Quote from: Jen on January 30, 2009, 01:32:06 AM
Quote from: Nichole on January 29, 2009, 03:15:11 PM
Careful on your thoughts about "gradual nature." Depending on prolly genetics and pre-disposition "gradual" could be six months or even less, even if you're over forty.

What I meant was you don't take a pill and wake up the next morning going, "OMG, what was I thinking, and what am I going to do with these DD's?" =P

Anyway, the session went pretty well.  Next time I'm going to bring an outline or something to keep myself on task.  I have pretty severe ADD and she is the let-you-talk-and-nod type which resulted in me unloading 75 different subjects all out of order, and I'm not sure if I finished one single train of thought.  I am sure I gave her a headache.

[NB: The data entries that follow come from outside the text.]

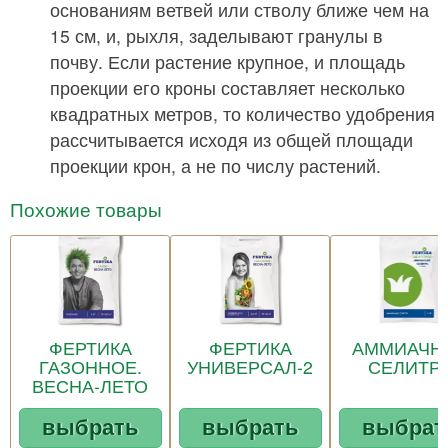
основаниям ветвей или стволу ближе чем на
15 см, и, рыхля, заделывают гранулы в
почву. Если растение крупное, и площадь
проекции его кроны составляет несколько
квадратных метров, то количество удобрения
рассчитывается исходя из общей площади
проекции крон, а не по числу растений.
Похожие товары
ФЕРТИКА
ФЕРТИКА
АММИАЧН
ГАЗОННОЕ.
УНИВЕРСАЛ-2
СЕЛИТР
ВЕСНА-ЛЕТО
выбрать
выбрать
выбрат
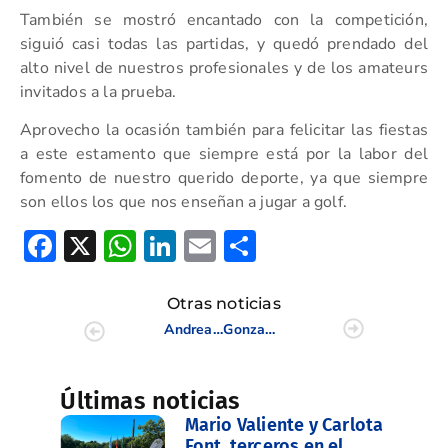
También se mostró encantado con la competición,
siguió casi todas las partidas, y quedó prendado del
alto nivel de nuestros profesionales y de los amateurs
invitados a la prueba.
Aprovecho la ocasión también para felicitar las fiestas
a este estamento que siempre está por la labor del
fomento de nuestro querido deporte, ya que siempre
son ellos los que nos enseñan a jugar a golf.
Facebook
X
WhatsApp
LinkedIn
Email
Compartir
Otras noticias
Andrea Miralles y Natalia Fiel, campeonas Dobles de Profesionales de la Comunidad Valenciana
Gonzaga Escauriaza, reelegido Presidente de la RFEG
Últimas noticias
Mario Valiente y Carlota
Font, terceros en el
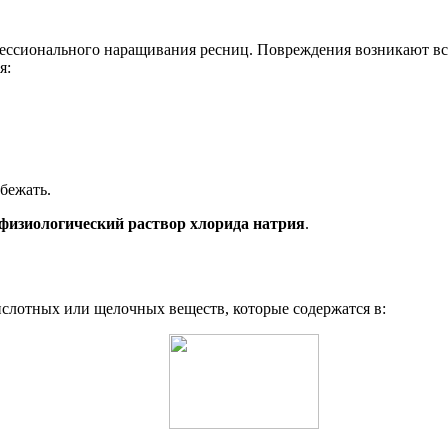
ессионального наращивания ресниц. Повреждения возникают всл
я:
бежать.
 физиологический раствор хлорида натрия
.
слотных или щелочных веществ, которые содержатся в:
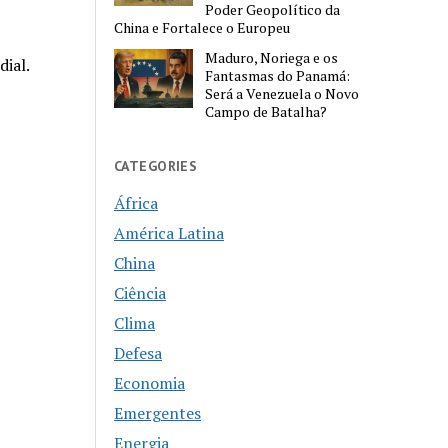
Poder Geopolítico da
China e Fortalece o Europeu
Maduro, Noriega e os
ial.
Fantasmas do Panamá:
Será a Venezuela o Novo
Campo de Batalha?
CATEGORIES
África
América Latina
China
Ciência
Clima
Defesa
Economia
Emergentes
Energia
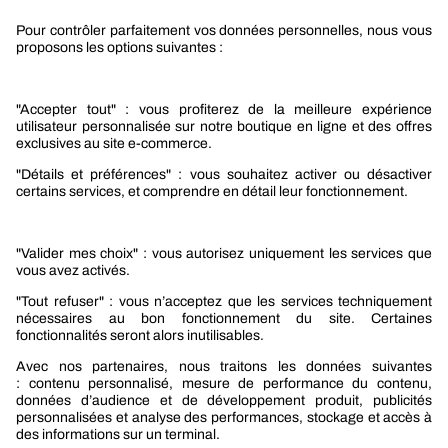
Le groupe Berner
Responsabilité sociétale
Nos produits
Sélection produits automobile
Sélection produits bâtiment
Produits Berner Industry Services
Promotions
Nouveautés mobilité
Nouveautés construction
CARRIÈRES
NOTRE OFFRE
Entre vous et nous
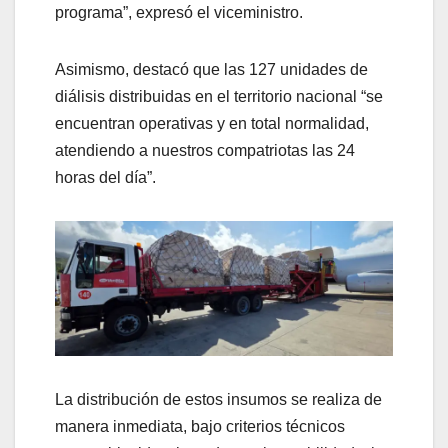
programa”, expresó el viceministro.
Asimismo, destacó que las 127 unidades de
diálisis distribuidas en el territorio nacional “se
encuentran operativas y en total normalidad,
atendiendo a nuestros compatriotas las 24
horas del día”.
La distribución de estos insumos se realiza de
manera inmediata, bajo criterios técnicos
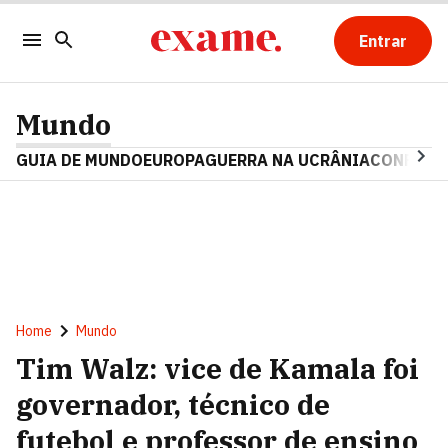
Entrar
Mundo
GUIA DE MUNDO
EUROPA
GUERRA NA UCRÂNIA
CONFLITO
Home
Mundo
Tim Walz: vice de Kamala foi
governador, técnico de
futebol e professor de ensino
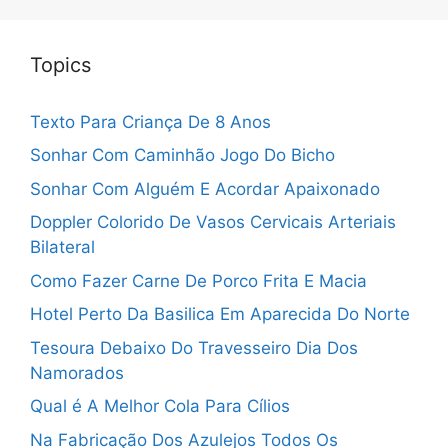
Topics
Texto Para Criança De 8 Anos
Sonhar Com Caminhão Jogo Do Bicho
Sonhar Com Alguém E Acordar Apaixonado
Doppler Colorido De Vasos Cervicais Arteriais
Bilateral
Como Fazer Carne De Porco Frita E Macia
Hotel Perto Da Basilica Em Aparecida Do Norte
Tesoura Debaixo Do Travesseiro Dia Dos
Namorados
Qual é A Melhor Cola Para Cílios
Na Fabricação Dos Azulejos Todos Os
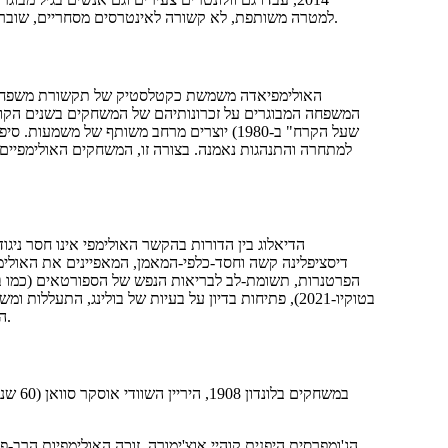
למטרה משותפת, לא קשורה לאינטרסים מסחריים, שובר את סטריאוטיפי הגיל, ויוצר בסיס להעברת ידע לא-רשמי ויכולות חברתיות.
האולימפיאדה משמשת כקטלסטיק של תקשורת משפחתית. 
שעל הקרח" ב-1980) יוצרים מרחב משותף של מש
למתחרה והתנהגות נאמנה. בצורה זו, המשחקים האולימפיים 
הדיאלוג בין הדורות בהקשר האולימפי אינו חסר ניג
בטוקיו-2021), פתיחות בדיון על בעיות של בולינג, התע
התנועה האולימפית עצמה, ומאלץ אותה להסתגל לדרישות חברתיות חדשות.
במשחקי
הג'ומפרסית היפנית קוהיי אוצ'ימורה, זוכה האולימפיות הרב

I did bring up the hormones thing.  You can't blame me for trying can ya :laugh:?  I think she needs to feel more comfortable about where I'm coming from than an hour will allow before they can be a consideration.  I'm alright with it and I totally understand.  I dunno about the 3 months thing, though.  It's my own darned body and I am well aware of what they will do to it and what the risks are.  I'm def gonna need to learn patience.  ...grumble.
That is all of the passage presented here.